MOOC: Auditing Water Management

3.2. River basin management approach

This chapter is based on The Water Framework Directive (WFD) 2000/60/EC []. A river basin (or ‘catchment’) is the entire area drained by a river, including its tributaries. Any activity that takes place in a river basin (e.g. disposal of wastewater, cutting of forests) has impacts downstream.

Therefore, the best model for a single system of water management is management by river basin – the natural geographical and hydrological unit – instead of administrative or political boundaries. River or lake water catchment areas (basins) tend to cross administrative borders. Therefore, their management should be agreed among different administrative units, or even countries. Figure 10 below presents an example of Pärnu river basin, which is a river basin in Estonia.


Figure 10. River basin of Pärnu river []

In real life every single stream or lake has a water catchment area, which should be managed according to the river basin management approach, which is enforced in the European Union. In reality, the Member States have decided themselves how big the areas considered to be river basin districts are. For each river basin district – some of which will traverse national frontiers – a river basin management plan (RBMP) will need to be established and regularly updated.  

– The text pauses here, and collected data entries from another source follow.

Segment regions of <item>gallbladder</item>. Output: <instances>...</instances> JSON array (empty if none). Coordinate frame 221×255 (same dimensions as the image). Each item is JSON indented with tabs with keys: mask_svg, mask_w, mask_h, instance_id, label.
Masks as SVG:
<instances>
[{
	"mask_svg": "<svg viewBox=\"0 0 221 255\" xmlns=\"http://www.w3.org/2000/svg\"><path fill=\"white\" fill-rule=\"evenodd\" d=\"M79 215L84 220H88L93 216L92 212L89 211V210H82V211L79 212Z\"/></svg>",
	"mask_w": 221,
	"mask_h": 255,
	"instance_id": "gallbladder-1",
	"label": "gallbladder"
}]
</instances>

RBMPs are a requirement of the WFD and a means of achieving the protection, improvement and sustainable use of the water environment across Europe. This includes surface freshwaters (including lakes, streams and rivers), groundwater, ecosystems such as some wetlands that depend on groundwater, estuaries and coastal waters out to one nautical mile.

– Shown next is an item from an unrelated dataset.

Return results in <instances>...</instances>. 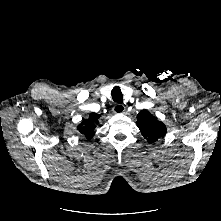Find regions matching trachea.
<instances>
[{"instance_id":"obj_1","label":"trachea","mask_w":221,"mask_h":221,"mask_svg":"<svg viewBox=\"0 0 221 221\" xmlns=\"http://www.w3.org/2000/svg\"><path fill=\"white\" fill-rule=\"evenodd\" d=\"M112 99L114 102L122 103L123 102V95L122 91L119 87H114L111 91Z\"/></svg>"}]
</instances>
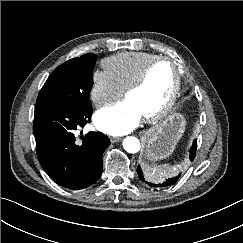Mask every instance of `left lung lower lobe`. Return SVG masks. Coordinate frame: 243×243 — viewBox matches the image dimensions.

The WFD requires Member States to aim to achieve at least good status in each water body within their river basin districts. Good status of water includes both the ecological and chemical status of water, which are measured by different scales.

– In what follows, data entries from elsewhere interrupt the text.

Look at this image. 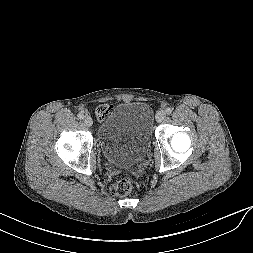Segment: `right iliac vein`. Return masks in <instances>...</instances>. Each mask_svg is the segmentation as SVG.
<instances>
[{
    "mask_svg": "<svg viewBox=\"0 0 253 253\" xmlns=\"http://www.w3.org/2000/svg\"><path fill=\"white\" fill-rule=\"evenodd\" d=\"M84 124L87 126V127H91L92 124H93V120L90 116H85L84 119Z\"/></svg>",
    "mask_w": 253,
    "mask_h": 253,
    "instance_id": "1",
    "label": "right iliac vein"
}]
</instances>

Each Member State must ensure the establishment of a programme of measures for each river basin district or for the part of an international river basin district within its territory.

Elaboration of a RBMP involves a large number of actors:

  • Administration
  • Economic players
  • The general public

River basin management plans must include the following elements in particular:

  • A summary of significant pressures and impact of human activity on the status of surface water and groundwater.
  • A list of the environmental objectives established for surface waters, groundwaters and protected areas.
  • A summary of the programmes of measures including the ways in which the objectives established are to be achieved.
  • A summary of the public information and consultation measures taken, their results and the changes to the plan made as a consequence.

You can access the national River Basin Management Plans at the website of the European Commission:

Ways to audit RBMPs

The weaknesses highlighted by the European Commission following the review of the RBMPs and the programmes of measures are a good starting point for identifying promising audit themes for SAIs. We can identify the following six points of attention:

  1. Assessment of pressures: does the monitoring system allow for good knowledge of the water bodies’ status, which is necessary to design effective and efficient programmes of measures?
  2. Extension of the deadline: Are these extensions specifically set out and explained in the river basin management plan?
  3. Programmes of measures: Do the programmes of measures target all types of water pollution and specifically agriculture?
  4. Programmes of measures: Are additional measures established when deadlines are extended?
  5. Funding: Are the programmes of measures and monitoring programmes adequately funded?
  6. Objectives: Will the objectives of ‘good status’ be reached by 2027 due to the implementation of the programmes of measures?


How many river basins are in your country? Does your country share a river basin with a neighbouring country?